PROVIDED DATA section start

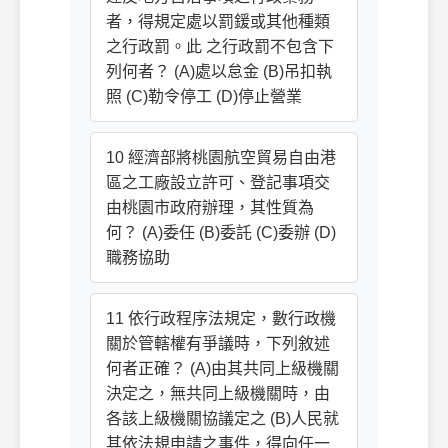
者，得規定處以罰鍰或其他種類
之行政罰。此 之行政罰不包含下
列何者？ (A)處以怠金 (B)吊扣執
照 (C)勒令停工 (D)停止營業
10 經濟部將桃園航空貿易自由港
區之工廠設立許可、登記事項交
由桃園市政府辦理，其性質為
何？ (A)委任 (B)委託 (C)委辦 (D)
職務協助
11 依行政程序法規定，數行政機
關於管轄權有爭議時，下列敘述
何者正確？ (A)由其共同上級機關
決定之，無共同上級機關時，由
各該上級機關協議定之 (B)人民就
其依法規申請之事件，得向任一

PROVIDED DATA section end

> **EXERCISE**
Exactly the lines from the one holding "10 經濟部將桃園航空貿易自由港" to the final line of the listing, both included, must make up the answer.

> **ANSWER TO THE EXERCISE**
10 經濟部將桃園航空貿易自由港
區之工廠設立許可、登記事項交
由桃園市政府辦理，其性質為
何？ (A)委任 (B)委託 (C)委辦 (D)
職務協助
11 依行政程序法規定，數行政機
關於管轄權有爭議時，下列敘述
何者正確？ (A)由其共同上級機關
決定之，無共同上級機關時，由
各該上級機關協議定之 (B)人民就
其依法規申請之事件，得向任一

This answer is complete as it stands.